3. Move your position on the strip

A good example of making a change in position work is for the case of a left-handed fencer. Strangely enough, his weak area is generally his left flank, and many left-handers tend to move the blade toward their flank area. Therefore, a position towards your right on the strip can help, since your opponent can only go so far to his left. This allows you a better opportunity to hit his flank, since he can't move much further to his left in order to avoid the attack. I believe that the reason this works is that the left-hander's main advantage is for an opponent's attack toward the stomach area. Note that the director will require you to begin in the middle of the strip, but you can quickly move to one side or the other after the command to begin fencing has occurred.

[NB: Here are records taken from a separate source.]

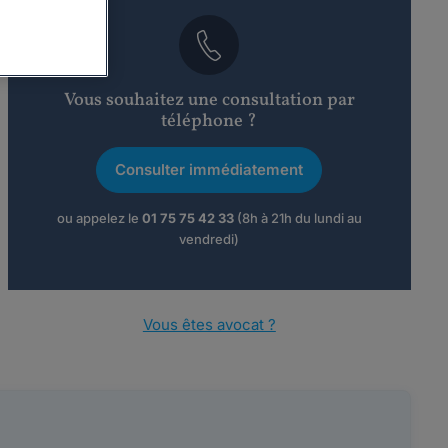
Vous souhaitez une consultation par
téléphone ?
Consulter immédiatement
ou appelez le
01 75 75 42 33
(8h à 21h du lundi au
vendredi)
Vous êtes avocat ?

4. How to handle the fleche

If the fleche is allowed in your type of weapon, then it may very well be the first movement of your opponent after the command to begin fencing. There are several things that you can experiment with in order to counter the fleche. One method is to thrust into the attack, which can produce a hesitation in the attack of your opponent. This doesn't work well against beginning fencers, since their reactions are not yet entrained. However, even highly trained experienced fencers may react by slowing their attack or even halting it. I have seen this tactic used successfully in the finals of the Nationals. A second possibility is to keep your blade in motion, with slight movements to one side or the other, up or down. The attacker has to follow these movements, and he may run out of time trying to follow them during his attack. A third possibility is to move your body out of line near the end of the attack. In one saber match, my opponent and I were tied at four-all (la belle). Fleches were allowed then, and he ran toward me with an attack to my head (he had used this attack successfully earlier). I dropped down into a crouch (not a full pasada soto) and did a stop thrust. My brand new blade hit his stomach and broke into three pieces. Even though I won the bout, I was more concerned about the loss of my new blade. I used a similar tactic successfully in a foil match against an experienced and capable Southern California fencer whom I respected. It was his third touch and he was ahead, but he was so affected by missing me completely in his attack that he lost his composure.